<<<<
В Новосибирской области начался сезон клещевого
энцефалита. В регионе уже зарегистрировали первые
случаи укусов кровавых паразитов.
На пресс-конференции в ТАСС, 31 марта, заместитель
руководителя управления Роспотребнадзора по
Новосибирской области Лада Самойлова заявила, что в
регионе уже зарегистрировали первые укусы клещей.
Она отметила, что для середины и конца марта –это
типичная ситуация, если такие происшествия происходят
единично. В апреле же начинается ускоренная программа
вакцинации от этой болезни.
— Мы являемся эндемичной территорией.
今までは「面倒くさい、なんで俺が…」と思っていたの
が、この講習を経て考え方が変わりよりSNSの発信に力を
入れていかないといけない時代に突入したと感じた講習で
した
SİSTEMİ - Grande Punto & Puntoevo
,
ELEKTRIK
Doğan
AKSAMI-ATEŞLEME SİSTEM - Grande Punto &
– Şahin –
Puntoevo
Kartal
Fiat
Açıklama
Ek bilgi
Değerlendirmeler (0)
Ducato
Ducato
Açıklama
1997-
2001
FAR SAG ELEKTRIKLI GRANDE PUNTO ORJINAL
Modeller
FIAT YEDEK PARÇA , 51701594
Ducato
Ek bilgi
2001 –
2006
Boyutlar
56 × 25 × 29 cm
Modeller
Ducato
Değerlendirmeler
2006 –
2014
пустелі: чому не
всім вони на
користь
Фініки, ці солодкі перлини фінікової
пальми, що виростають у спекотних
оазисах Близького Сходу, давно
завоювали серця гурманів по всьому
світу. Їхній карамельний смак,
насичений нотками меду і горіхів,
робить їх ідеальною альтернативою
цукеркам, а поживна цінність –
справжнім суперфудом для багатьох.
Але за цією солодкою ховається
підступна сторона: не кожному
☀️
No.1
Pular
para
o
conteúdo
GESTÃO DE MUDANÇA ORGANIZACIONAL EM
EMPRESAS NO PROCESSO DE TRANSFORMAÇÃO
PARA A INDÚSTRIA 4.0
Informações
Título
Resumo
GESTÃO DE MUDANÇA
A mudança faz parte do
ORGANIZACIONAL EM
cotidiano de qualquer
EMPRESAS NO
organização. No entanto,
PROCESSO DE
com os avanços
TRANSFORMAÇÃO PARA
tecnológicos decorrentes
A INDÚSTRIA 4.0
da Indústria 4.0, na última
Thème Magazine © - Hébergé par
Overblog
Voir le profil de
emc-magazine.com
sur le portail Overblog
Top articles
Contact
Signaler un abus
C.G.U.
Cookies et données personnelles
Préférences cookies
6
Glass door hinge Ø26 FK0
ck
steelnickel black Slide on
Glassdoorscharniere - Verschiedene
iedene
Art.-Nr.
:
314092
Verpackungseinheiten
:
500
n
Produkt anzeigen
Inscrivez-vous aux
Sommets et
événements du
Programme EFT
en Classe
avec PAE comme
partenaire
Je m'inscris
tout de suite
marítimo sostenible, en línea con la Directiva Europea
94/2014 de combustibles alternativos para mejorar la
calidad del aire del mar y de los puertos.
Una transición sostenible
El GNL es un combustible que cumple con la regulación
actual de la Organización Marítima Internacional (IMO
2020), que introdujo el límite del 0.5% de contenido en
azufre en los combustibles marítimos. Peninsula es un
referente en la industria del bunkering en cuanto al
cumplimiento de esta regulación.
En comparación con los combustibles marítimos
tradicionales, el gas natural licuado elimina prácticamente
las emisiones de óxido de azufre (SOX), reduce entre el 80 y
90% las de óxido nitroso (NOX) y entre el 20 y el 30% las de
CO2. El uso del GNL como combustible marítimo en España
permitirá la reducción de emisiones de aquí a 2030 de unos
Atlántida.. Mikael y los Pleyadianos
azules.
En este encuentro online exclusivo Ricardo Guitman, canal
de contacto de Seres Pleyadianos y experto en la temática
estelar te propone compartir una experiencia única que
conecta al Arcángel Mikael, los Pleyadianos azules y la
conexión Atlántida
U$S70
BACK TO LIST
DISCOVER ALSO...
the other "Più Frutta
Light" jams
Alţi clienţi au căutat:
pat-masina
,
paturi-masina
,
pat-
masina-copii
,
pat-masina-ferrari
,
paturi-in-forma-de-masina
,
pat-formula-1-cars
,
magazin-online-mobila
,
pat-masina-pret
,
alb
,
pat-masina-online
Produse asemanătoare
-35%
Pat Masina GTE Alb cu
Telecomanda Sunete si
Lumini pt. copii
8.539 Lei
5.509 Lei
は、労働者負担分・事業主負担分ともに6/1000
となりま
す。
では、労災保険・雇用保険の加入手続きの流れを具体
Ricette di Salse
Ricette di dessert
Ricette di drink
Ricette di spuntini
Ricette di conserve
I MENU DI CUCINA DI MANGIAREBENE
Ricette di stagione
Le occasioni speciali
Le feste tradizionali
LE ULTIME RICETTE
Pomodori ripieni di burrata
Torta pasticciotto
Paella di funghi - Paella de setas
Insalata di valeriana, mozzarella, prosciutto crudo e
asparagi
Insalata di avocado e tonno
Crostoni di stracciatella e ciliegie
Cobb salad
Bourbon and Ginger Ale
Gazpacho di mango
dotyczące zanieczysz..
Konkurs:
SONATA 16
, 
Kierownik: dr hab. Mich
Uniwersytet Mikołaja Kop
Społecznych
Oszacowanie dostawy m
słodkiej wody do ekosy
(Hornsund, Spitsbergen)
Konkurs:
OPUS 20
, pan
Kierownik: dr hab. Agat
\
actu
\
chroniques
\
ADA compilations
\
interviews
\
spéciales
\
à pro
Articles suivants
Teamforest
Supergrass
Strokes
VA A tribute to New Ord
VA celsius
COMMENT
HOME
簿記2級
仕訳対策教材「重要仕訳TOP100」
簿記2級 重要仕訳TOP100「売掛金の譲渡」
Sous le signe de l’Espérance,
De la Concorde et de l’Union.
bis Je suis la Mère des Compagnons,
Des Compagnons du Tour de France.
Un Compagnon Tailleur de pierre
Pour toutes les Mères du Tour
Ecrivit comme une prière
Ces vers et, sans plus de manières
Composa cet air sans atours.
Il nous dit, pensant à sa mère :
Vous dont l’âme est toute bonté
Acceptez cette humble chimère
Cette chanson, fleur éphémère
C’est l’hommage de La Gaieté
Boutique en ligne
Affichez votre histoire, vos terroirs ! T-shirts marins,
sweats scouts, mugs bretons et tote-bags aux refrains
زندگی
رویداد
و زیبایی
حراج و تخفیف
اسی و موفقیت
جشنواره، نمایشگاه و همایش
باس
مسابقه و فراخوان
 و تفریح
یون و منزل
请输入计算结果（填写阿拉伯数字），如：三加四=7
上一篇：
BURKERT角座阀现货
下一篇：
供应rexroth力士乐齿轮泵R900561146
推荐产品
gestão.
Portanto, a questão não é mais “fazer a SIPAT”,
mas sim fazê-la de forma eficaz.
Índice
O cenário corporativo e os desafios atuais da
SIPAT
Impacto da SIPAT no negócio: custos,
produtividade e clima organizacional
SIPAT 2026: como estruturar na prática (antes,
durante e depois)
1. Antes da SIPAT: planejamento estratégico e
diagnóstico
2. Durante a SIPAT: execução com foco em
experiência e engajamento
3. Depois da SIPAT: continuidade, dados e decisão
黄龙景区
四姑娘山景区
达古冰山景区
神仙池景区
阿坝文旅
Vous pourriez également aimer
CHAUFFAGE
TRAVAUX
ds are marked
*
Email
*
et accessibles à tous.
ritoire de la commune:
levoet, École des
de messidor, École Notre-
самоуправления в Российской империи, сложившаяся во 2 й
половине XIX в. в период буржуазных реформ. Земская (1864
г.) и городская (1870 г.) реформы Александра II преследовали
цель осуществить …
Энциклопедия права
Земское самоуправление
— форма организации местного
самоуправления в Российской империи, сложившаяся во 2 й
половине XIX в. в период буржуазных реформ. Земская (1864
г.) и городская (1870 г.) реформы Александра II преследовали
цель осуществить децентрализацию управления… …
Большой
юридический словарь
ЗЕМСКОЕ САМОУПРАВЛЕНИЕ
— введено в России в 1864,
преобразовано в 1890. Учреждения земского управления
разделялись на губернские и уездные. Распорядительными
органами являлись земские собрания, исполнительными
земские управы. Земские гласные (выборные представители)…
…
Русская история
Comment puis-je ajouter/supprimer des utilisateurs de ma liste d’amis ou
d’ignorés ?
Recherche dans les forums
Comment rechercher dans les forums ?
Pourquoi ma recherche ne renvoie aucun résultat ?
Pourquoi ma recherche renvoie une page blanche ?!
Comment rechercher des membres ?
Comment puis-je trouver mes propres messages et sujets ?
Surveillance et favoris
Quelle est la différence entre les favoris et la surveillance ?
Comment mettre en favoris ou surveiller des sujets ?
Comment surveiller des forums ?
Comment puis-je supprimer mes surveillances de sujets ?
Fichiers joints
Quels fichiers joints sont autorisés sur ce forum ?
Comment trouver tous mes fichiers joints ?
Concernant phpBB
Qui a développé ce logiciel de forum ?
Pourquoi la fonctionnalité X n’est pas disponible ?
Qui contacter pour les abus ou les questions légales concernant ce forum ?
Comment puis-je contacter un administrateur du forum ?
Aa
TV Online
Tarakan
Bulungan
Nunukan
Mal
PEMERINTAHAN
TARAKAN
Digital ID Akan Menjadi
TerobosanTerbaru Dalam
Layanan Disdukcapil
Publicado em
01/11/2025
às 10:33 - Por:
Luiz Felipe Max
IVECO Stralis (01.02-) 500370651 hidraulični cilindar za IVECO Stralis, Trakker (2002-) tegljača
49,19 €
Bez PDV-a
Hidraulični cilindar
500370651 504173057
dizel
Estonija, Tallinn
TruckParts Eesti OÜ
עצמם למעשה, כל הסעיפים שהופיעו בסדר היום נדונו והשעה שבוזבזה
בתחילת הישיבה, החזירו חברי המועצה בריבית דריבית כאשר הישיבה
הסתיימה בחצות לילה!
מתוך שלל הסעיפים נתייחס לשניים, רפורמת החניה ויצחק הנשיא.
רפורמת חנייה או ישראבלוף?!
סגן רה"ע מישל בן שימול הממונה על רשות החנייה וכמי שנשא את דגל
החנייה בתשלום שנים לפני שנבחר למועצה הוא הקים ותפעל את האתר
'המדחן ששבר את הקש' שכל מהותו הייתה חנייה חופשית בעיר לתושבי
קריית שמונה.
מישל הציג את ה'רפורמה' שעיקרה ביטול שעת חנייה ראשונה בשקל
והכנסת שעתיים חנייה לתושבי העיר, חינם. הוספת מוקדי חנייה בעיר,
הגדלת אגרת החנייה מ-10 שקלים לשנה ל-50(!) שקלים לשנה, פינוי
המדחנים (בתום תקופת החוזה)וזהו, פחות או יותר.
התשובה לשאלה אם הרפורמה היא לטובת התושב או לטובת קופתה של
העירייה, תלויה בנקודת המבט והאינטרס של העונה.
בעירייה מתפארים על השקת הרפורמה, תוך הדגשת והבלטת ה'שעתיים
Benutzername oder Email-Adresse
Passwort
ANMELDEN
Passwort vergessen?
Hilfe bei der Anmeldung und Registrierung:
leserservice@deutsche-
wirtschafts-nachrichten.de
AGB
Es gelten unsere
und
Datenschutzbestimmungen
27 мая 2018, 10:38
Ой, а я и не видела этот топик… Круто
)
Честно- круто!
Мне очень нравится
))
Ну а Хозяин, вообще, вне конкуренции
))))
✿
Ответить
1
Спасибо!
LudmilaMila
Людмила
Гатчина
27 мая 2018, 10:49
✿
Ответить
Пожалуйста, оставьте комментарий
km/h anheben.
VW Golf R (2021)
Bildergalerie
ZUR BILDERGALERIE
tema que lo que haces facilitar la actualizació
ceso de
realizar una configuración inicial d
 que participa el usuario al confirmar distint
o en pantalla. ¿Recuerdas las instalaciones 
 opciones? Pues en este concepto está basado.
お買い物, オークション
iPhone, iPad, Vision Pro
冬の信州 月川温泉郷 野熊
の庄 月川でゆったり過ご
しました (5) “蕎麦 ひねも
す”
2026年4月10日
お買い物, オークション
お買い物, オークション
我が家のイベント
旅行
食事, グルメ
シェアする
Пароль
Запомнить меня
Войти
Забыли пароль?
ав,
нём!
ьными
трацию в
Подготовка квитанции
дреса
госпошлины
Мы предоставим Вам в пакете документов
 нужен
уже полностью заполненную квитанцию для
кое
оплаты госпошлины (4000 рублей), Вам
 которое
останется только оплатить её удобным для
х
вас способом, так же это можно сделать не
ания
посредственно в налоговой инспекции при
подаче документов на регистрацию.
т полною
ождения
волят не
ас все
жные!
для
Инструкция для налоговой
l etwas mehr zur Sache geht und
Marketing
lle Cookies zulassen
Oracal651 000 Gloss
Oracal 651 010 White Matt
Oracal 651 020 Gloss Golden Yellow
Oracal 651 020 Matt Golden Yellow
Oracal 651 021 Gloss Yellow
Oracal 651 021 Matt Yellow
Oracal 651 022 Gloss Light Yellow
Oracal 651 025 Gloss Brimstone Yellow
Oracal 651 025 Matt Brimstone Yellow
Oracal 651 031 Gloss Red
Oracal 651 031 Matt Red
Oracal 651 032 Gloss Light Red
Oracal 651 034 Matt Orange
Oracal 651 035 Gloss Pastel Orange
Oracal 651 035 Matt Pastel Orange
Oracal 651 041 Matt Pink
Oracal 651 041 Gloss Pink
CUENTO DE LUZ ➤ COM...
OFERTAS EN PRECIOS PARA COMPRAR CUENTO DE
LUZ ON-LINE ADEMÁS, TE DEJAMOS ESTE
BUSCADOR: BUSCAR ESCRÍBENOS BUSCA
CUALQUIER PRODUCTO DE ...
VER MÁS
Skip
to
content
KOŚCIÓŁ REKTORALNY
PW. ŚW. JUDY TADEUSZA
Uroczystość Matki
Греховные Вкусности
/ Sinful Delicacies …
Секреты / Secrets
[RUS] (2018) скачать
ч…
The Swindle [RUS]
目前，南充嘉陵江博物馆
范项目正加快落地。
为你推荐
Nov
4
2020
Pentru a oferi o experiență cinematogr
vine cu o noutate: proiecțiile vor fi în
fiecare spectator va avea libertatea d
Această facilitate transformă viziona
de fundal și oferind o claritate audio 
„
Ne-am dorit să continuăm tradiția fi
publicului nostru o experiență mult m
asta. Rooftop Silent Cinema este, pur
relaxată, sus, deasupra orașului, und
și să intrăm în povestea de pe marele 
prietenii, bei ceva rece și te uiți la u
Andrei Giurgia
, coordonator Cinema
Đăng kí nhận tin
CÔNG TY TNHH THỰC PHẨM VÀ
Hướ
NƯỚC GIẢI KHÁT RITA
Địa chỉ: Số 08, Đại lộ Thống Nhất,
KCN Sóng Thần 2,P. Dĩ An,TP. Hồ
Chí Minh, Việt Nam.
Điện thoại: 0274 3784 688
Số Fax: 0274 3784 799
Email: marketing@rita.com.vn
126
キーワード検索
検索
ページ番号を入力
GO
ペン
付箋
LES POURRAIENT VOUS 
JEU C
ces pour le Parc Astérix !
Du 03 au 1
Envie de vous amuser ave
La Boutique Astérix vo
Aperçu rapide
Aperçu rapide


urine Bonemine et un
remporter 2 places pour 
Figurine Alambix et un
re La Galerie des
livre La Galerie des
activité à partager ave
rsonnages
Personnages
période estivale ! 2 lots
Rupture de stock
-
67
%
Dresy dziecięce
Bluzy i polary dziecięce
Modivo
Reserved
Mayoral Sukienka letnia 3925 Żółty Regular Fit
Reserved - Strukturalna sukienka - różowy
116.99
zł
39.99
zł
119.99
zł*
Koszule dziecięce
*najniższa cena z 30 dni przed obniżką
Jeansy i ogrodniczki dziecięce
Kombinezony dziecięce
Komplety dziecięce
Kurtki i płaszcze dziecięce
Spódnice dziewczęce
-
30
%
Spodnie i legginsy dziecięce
>>>>
* **TASK INSTRUCTIONS**
Above are entries; state the number of lines among them that contain "óxido", and nothing else.

* **ANSWER FOR THE TASK**
2